Sprawdź także, jaka jest recepta na udany związek i jakie są 3 składniki udanej relacji.

para, związek, pocałunek fot. shutterstock.com
fot. shutterstock.com

Facet jak plaster

Oprócz seksu z byłym, innym powszechnie stosowanym sposobem na smutek rozstania jest randkowanie na oślep. Umawiamy się z typami z internetu albo z kolegą z podstawówki, który odszukał nas na Facebooku, albo z facetem, który kiedyś do nas startował, ale nam się w ogóle nie podobał, a teraz jest jak znalazł.

Z reguły takie związki skazane są na porażkę. No bo przecież w ogóle nie chodzi nam o tego gościa, tylko o poprawienie sobie humoru. Często też obrywa im się „zastępczo”, bo odgrywamy się na nich za porażki w poprzednim związku. Albo też służą do tego, by wzbudzić zazdrość w naszym eks.

Szczerze mówiąc, taki facet ma pełne prawo czuć się wykorzystywany, bo to naprawdę nie jest fair traktować w ten sposób drugiego człowieka. Właściwie dlaczego nie miałabyś pobyć sama przez jakąś chwilę? Po prostu zrób sobie wakacje od związków.  

kobieta, uśmiech fot. shutterstock.com
fot. shutterstock.com

Poznaj lepiej tę dziewczynę

Większość z naszych czytelniczek praktycznie nigdy nie doświadczyła samotności. Najczęstszy model wygląda tak: najpierw mieszka się z rodzicami, później wynajmuje się mieszkanie z koleżankami, jeszcze później pomieszkuje się z chłopakiem, a potem przychodzi stały związek i dorosła proza życia. Wychodzi na to, że na dobrą sprawę nie mamy okazji, żeby pobyć sam na sam ze sobą, żeby zastanowić się, kim jesteśmy, żeby po prostu lepiej się poznać.

Psycholodzy zwracają uwagę, że dopiero będąc w kontakcie ze sobą możemy „przerobić” wszystkie emocje związane z poprzednim związkiem. Bo „żałobę” po związku warto przeżyć do końca. Jeżeli będziemy ją zagłuszały nowymi związkami, to prędzej czy później niechciane emocje dojdą do głosu i będą nas podtruwać. Nie mam na myśli użalania się nad sobą albo obwiniania siebie czy byłego partnera. Chodzi o to, żeby pozwolić sobie na smutek, ale też na refleksję. Co było dobre w tamtym związku, za co możesz być wdzięczna, a co było złe, czego chciałabyś uniknąć w kolejnych związkach.

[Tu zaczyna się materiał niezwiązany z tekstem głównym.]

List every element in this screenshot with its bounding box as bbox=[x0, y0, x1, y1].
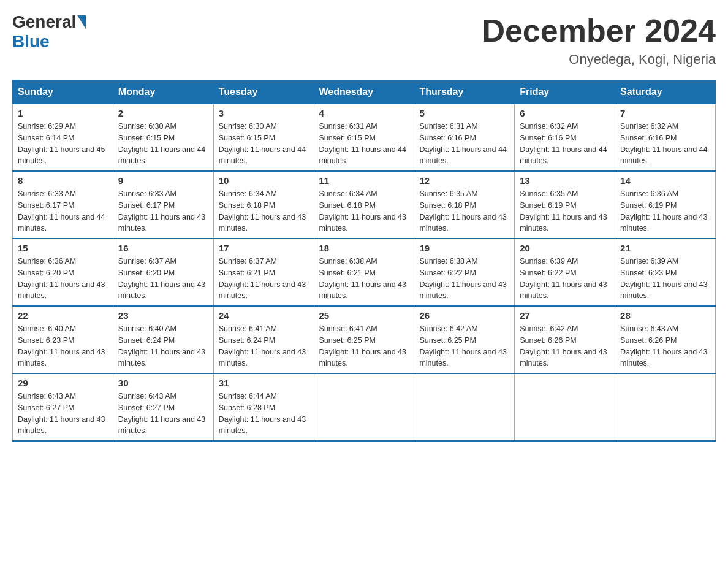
day-number: 7 bbox=[620, 108, 710, 118]
calendar-cell: 8Sunrise: 6:33 AMSunset: 6:17 PMDaylight… bbox=[13, 171, 113, 239]
calendar-cell: 4Sunrise: 6:31 AMSunset: 6:15 PMDaylight… bbox=[314, 104, 414, 172]
calendar-cell: 2Sunrise: 6:30 AMSunset: 6:15 PMDaylight… bbox=[113, 104, 213, 172]
day-number: 21 bbox=[620, 243, 710, 253]
day-number: 26 bbox=[419, 310, 509, 321]
calendar-cell: 31Sunrise: 6:44 AMSunset: 6:28 PMDayligh… bbox=[213, 373, 314, 441]
calendar-cell bbox=[414, 373, 515, 441]
day-number: 3 bbox=[219, 108, 309, 118]
title-block: December 2024 Onyedega, Kogi, Nigeria bbox=[482, 12, 716, 67]
weekday-header-thursday: Thursday bbox=[414, 80, 515, 104]
weekday-header-wednesday: Wednesday bbox=[314, 80, 414, 104]
calendar-cell: 11Sunrise: 6:34 AMSunset: 6:18 PMDayligh… bbox=[314, 171, 414, 239]
calendar-week-row: 15Sunrise: 6:36 AMSunset: 6:20 PMDayligh… bbox=[13, 239, 716, 306]
day-info: Sunrise: 6:39 AMSunset: 6:23 PMDaylight:… bbox=[620, 256, 710, 302]
day-info: Sunrise: 6:38 AMSunset: 6:21 PMDaylight:… bbox=[319, 256, 409, 302]
day-number: 25 bbox=[319, 310, 409, 321]
calendar-cell: 6Sunrise: 6:32 AMSunset: 6:16 PMDaylight… bbox=[515, 104, 615, 172]
weekday-header-sunday: Sunday bbox=[13, 80, 113, 104]
calendar-cell: 7Sunrise: 6:32 AMSunset: 6:16 PMDaylight… bbox=[615, 104, 716, 172]
calendar-cell: 19Sunrise: 6:38 AMSunset: 6:22 PMDayligh… bbox=[414, 239, 515, 306]
day-info: Sunrise: 6:42 AMSunset: 6:25 PMDaylight:… bbox=[419, 323, 509, 369]
calendar-cell: 10Sunrise: 6:34 AMSunset: 6:18 PMDayligh… bbox=[213, 171, 314, 239]
calendar-cell: 22Sunrise: 6:40 AMSunset: 6:23 PMDayligh… bbox=[13, 306, 113, 373]
calendar-cell: 3Sunrise: 6:30 AMSunset: 6:15 PMDaylight… bbox=[213, 104, 314, 172]
day-info: Sunrise: 6:43 AMSunset: 6:27 PMDaylight:… bbox=[118, 391, 208, 437]
location-text: Onyedega, Kogi, Nigeria bbox=[482, 52, 716, 67]
day-number: 17 bbox=[219, 243, 309, 253]
calendar-cell: 24Sunrise: 6:41 AMSunset: 6:24 PMDayligh… bbox=[213, 306, 314, 373]
day-info: Sunrise: 6:34 AMSunset: 6:18 PMDaylight:… bbox=[219, 188, 309, 234]
day-info: Sunrise: 6:36 AMSunset: 6:20 PMDaylight:… bbox=[18, 256, 108, 302]
calendar-cell: 23Sunrise: 6:40 AMSunset: 6:24 PMDayligh… bbox=[113, 306, 213, 373]
day-number: 11 bbox=[319, 175, 409, 186]
calendar-cell bbox=[515, 373, 615, 441]
day-number: 27 bbox=[520, 310, 610, 321]
day-info: Sunrise: 6:34 AMSunset: 6:18 PMDaylight:… bbox=[319, 188, 409, 234]
calendar-cell: 16Sunrise: 6:37 AMSunset: 6:20 PMDayligh… bbox=[113, 239, 213, 306]
day-info: Sunrise: 6:41 AMSunset: 6:24 PMDaylight:… bbox=[219, 323, 309, 369]
day-number: 13 bbox=[520, 175, 610, 186]
day-info: Sunrise: 6:39 AMSunset: 6:22 PMDaylight:… bbox=[520, 256, 610, 302]
calendar-week-row: 1Sunrise: 6:29 AMSunset: 6:14 PMDaylight… bbox=[13, 104, 716, 172]
day-info: Sunrise: 6:32 AMSunset: 6:16 PMDaylight:… bbox=[620, 121, 710, 167]
day-number: 4 bbox=[319, 108, 409, 118]
day-info: Sunrise: 6:31 AMSunset: 6:15 PMDaylight:… bbox=[319, 121, 409, 167]
calendar-cell: 14Sunrise: 6:36 AMSunset: 6:19 PMDayligh… bbox=[615, 171, 716, 239]
day-number: 14 bbox=[620, 175, 710, 186]
weekday-header-monday: Monday bbox=[113, 80, 213, 104]
day-number: 24 bbox=[219, 310, 309, 321]
day-number: 18 bbox=[319, 243, 409, 253]
calendar-week-row: 29Sunrise: 6:43 AMSunset: 6:27 PMDayligh… bbox=[13, 373, 716, 441]
logo-blue-text: Blue bbox=[12, 32, 50, 51]
calendar-cell: 26Sunrise: 6:42 AMSunset: 6:25 PMDayligh… bbox=[414, 306, 515, 373]
day-number: 9 bbox=[118, 175, 208, 186]
calendar-cell bbox=[615, 373, 716, 441]
calendar-week-row: 8Sunrise: 6:33 AMSunset: 6:17 PMDaylight… bbox=[13, 171, 716, 239]
day-number: 31 bbox=[219, 378, 309, 388]
day-info: Sunrise: 6:43 AMSunset: 6:27 PMDaylight:… bbox=[18, 391, 108, 437]
day-number: 6 bbox=[520, 108, 610, 118]
day-info: Sunrise: 6:41 AMSunset: 6:25 PMDaylight:… bbox=[319, 323, 409, 369]
calendar-week-row: 22Sunrise: 6:40 AMSunset: 6:23 PMDayligh… bbox=[13, 306, 716, 373]
calendar-cell: 25Sunrise: 6:41 AMSunset: 6:25 PMDayligh… bbox=[314, 306, 414, 373]
calendar-cell: 29Sunrise: 6:43 AMSunset: 6:27 PMDayligh… bbox=[13, 373, 113, 441]
calendar-cell: 12Sunrise: 6:35 AMSunset: 6:18 PMDayligh… bbox=[414, 171, 515, 239]
day-number: 12 bbox=[419, 175, 509, 186]
month-title: December 2024 bbox=[482, 12, 716, 49]
day-number: 15 bbox=[18, 243, 108, 253]
day-number: 16 bbox=[118, 243, 208, 253]
day-info: Sunrise: 6:33 AMSunset: 6:17 PMDaylight:… bbox=[18, 188, 108, 234]
calendar-table: SundayMondayTuesdayWednesdayThursdayFrid… bbox=[12, 80, 716, 442]
day-info: Sunrise: 6:35 AMSunset: 6:19 PMDaylight:… bbox=[520, 188, 610, 234]
day-info: Sunrise: 6:30 AMSunset: 6:15 PMDaylight:… bbox=[219, 121, 309, 167]
calendar-cell: 30Sunrise: 6:43 AMSunset: 6:27 PMDayligh… bbox=[113, 373, 213, 441]
day-info: Sunrise: 6:37 AMSunset: 6:20 PMDaylight:… bbox=[118, 256, 208, 302]
day-number: 2 bbox=[118, 108, 208, 118]
day-info: Sunrise: 6:40 AMSunset: 6:23 PMDaylight:… bbox=[18, 323, 108, 369]
day-info: Sunrise: 6:33 AMSunset: 6:17 PMDaylight:… bbox=[118, 188, 208, 234]
day-info: Sunrise: 6:42 AMSunset: 6:26 PMDaylight:… bbox=[520, 323, 610, 369]
calendar-cell: 21Sunrise: 6:39 AMSunset: 6:23 PMDayligh… bbox=[615, 239, 716, 306]
day-number: 1 bbox=[18, 108, 108, 118]
calendar-cell: 20Sunrise: 6:39 AMSunset: 6:22 PMDayligh… bbox=[515, 239, 615, 306]
day-number: 8 bbox=[18, 175, 108, 186]
day-number: 19 bbox=[419, 243, 509, 253]
page-header: General Blue December 2024 Onyedega, Kog… bbox=[12, 12, 716, 67]
day-info: Sunrise: 6:32 AMSunset: 6:16 PMDaylight:… bbox=[520, 121, 610, 167]
calendar-header-row: SundayMondayTuesdayWednesdayThursdayFrid… bbox=[13, 80, 716, 104]
day-number: 23 bbox=[118, 310, 208, 321]
calendar-cell: 5Sunrise: 6:31 AMSunset: 6:16 PMDaylight… bbox=[414, 104, 515, 172]
day-number: 29 bbox=[18, 378, 108, 388]
logo: General Blue bbox=[12, 12, 87, 52]
weekday-header-tuesday: Tuesday bbox=[213, 80, 314, 104]
day-info: Sunrise: 6:30 AMSunset: 6:15 PMDaylight:… bbox=[118, 121, 208, 167]
calendar-cell: 13Sunrise: 6:35 AMSunset: 6:19 PMDayligh… bbox=[515, 171, 615, 239]
day-info: Sunrise: 6:40 AMSunset: 6:24 PMDaylight:… bbox=[118, 323, 208, 369]
day-number: 5 bbox=[419, 108, 509, 118]
day-info: Sunrise: 6:37 AMSunset: 6:21 PMDaylight:… bbox=[219, 256, 309, 302]
calendar-cell: 15Sunrise: 6:36 AMSunset: 6:20 PMDayligh… bbox=[13, 239, 113, 306]
day-info: Sunrise: 6:29 AMSunset: 6:14 PMDaylight:… bbox=[18, 121, 108, 167]
logo-arrow-icon bbox=[77, 15, 86, 29]
calendar-cell: 1Sunrise: 6:29 AMSunset: 6:14 PMDaylight… bbox=[13, 104, 113, 172]
calendar-cell: 17Sunrise: 6:37 AMSunset: 6:21 PMDayligh… bbox=[213, 239, 314, 306]
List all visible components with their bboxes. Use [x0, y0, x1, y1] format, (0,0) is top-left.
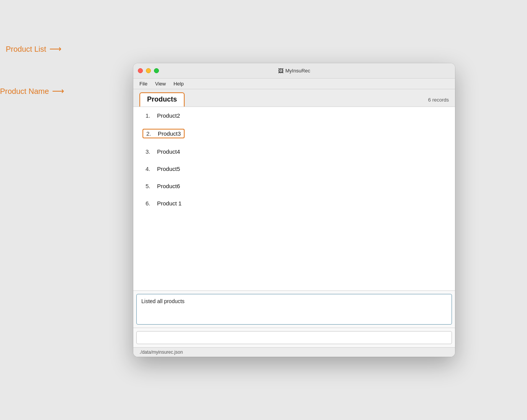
- list-item[interactable]: 3. Product4: [133, 143, 455, 160]
- item-name-3: Product4: [157, 148, 180, 155]
- product-item-plain-6: 6. Product 1: [142, 199, 185, 207]
- item-name-4: Product5: [157, 166, 180, 172]
- item-name-6: Product 1: [157, 200, 182, 207]
- product-item-plain-5: 5. Product6: [142, 182, 183, 190]
- window-title: 🖼 MyInsuRec: [278, 68, 310, 74]
- item-number-6: 6.: [146, 200, 155, 207]
- app-window: 🖼 MyInsuRec File View Help Products 6 re…: [133, 63, 455, 357]
- status-path: ./data/myinsurec.json: [139, 349, 183, 355]
- menu-bar: File View Help: [133, 79, 455, 89]
- item-name-5: Product6: [157, 183, 180, 189]
- item-name-2: Product3: [158, 130, 181, 137]
- status-bar: ./data/myinsurec.json: [133, 348, 455, 357]
- product-list-annotation: Product List: [6, 45, 46, 54]
- list-item[interactable]: 6. Product 1: [133, 195, 455, 212]
- product-list: 1. Product2 2. Product3 3. Product4: [133, 107, 455, 212]
- product-item-plain-3: 3. Product4: [142, 148, 183, 156]
- close-button[interactable]: [138, 68, 143, 73]
- menu-help[interactable]: Help: [170, 80, 187, 88]
- list-item[interactable]: 1. Product2: [133, 107, 455, 124]
- menu-file[interactable]: File: [136, 80, 151, 88]
- records-count: 6 records: [428, 97, 449, 107]
- product-item-highlighted: 2. Product3: [142, 129, 185, 138]
- title-bar: 🖼 MyInsuRec: [133, 63, 455, 79]
- item-number-2: 2.: [146, 130, 155, 137]
- product-name-arrow: ⟶: [52, 86, 64, 96]
- item-number-5: 5.: [146, 183, 155, 189]
- traffic-lights: [138, 68, 159, 73]
- list-item[interactable]: 4. Product5: [133, 160, 455, 177]
- product-list-arrow: ⟶: [49, 44, 62, 54]
- maximize-button[interactable]: [154, 68, 159, 73]
- output-area: Listed all products: [133, 291, 455, 328]
- product-item-plain-1: 1. Product2: [142, 112, 183, 120]
- menu-view[interactable]: View: [152, 80, 169, 88]
- app-icon: 🖼: [278, 68, 283, 74]
- product-item-plain-4: 4. Product5: [142, 165, 183, 173]
- item-name-1: Product2: [157, 112, 180, 119]
- app-title-text: MyInsuRec: [285, 68, 310, 74]
- products-tab[interactable]: Products: [139, 92, 185, 107]
- item-number-3: 3.: [146, 148, 155, 155]
- product-name-annotation: Product Name: [0, 87, 49, 96]
- list-item[interactable]: 5. Product6: [133, 177, 455, 195]
- input-area: [133, 328, 455, 348]
- minimize-button[interactable]: [146, 68, 151, 73]
- output-box: Listed all products: [136, 294, 452, 325]
- item-number-1: 1.: [146, 112, 155, 119]
- header-area: Products 6 records: [133, 89, 455, 107]
- product-list-area: 1. Product2 2. Product3 3. Product4: [133, 107, 455, 291]
- command-input[interactable]: [136, 331, 452, 344]
- item-number-4: 4.: [146, 166, 155, 172]
- list-item[interactable]: 2. Product3: [133, 124, 455, 143]
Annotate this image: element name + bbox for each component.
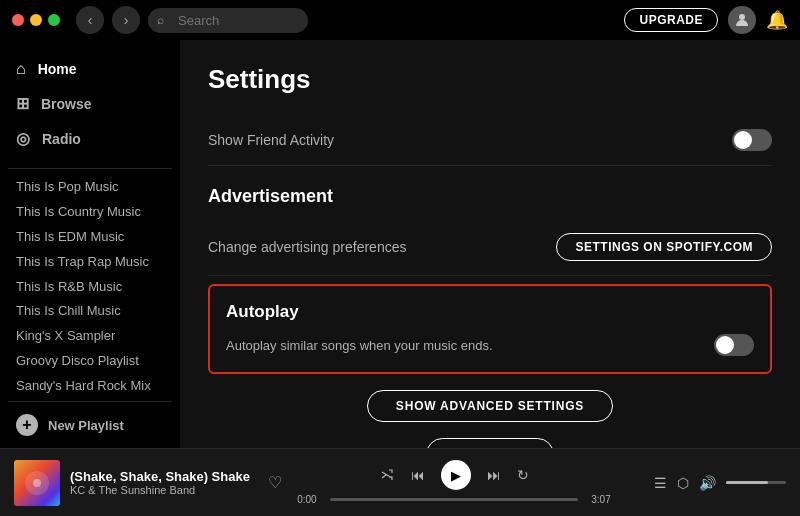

Gdzie popełniłaś błąd, czego się nauczyłaś. Im dłużej trwał ten związek, tym dłużej trwa „leczenie”. Ale prędzej czy później wróci do Ciebie radość życia. I to jest dobry moment, aby się ze sobą naprawdę zaprzyjaźnić. I zastanowić, kim właściwie jesteś, co tak naprawdę sprawia Ci radość. Co byś chciała w życiu robić, gdzie mieszkać, gdzie i jak pracować, z kim się przyjaźnić, jak spędzać czas. To jest dobry moment, żeby odkryć, że jesteś świetną dziewczyną nawet bez żadnego faceta u boku.  

para fot. shutterstock.com
fot. shutterstock.com

On się kiedyś pojawi

Wykorzystaj ten czas także na to, aby zastanowić się, z kim chcesz być. Aktorka Grażyna Wolszczak opowiadała kiedyś, że po rozpadzie nieudanego związku postanowiła ustalić sobie priorytety. Napisała list do Opatrzności, jakiego mężczyzny szuka. Bardzo dokładnie: wygląd zewnętrzny plus istotne cechy charakteru, a nawet światopogląd (to może być znacznie istotniejsze niż myślisz).

List powędrował do szuflady, Wolszczak zapomniała o nim, a po pewnym czasie w jej życiu pojawił się niejaki Cezary Harasimowicz. Dopiero później odkryła, że dokładnie odpowiada on charakterystyce, którą sformułowała w liście. To nie jest magia. Po prostu, gdy dokładnie wiemy, czego chcemy od życia, nasze życiowe „radary” ustawiają się tak, aby wyłapać odpowiednie sygnały, reagować na właściwych ludzi. Zobaczysz, te wakacje od randek sprawią, że Twój następny związek będzie dużo lepszy.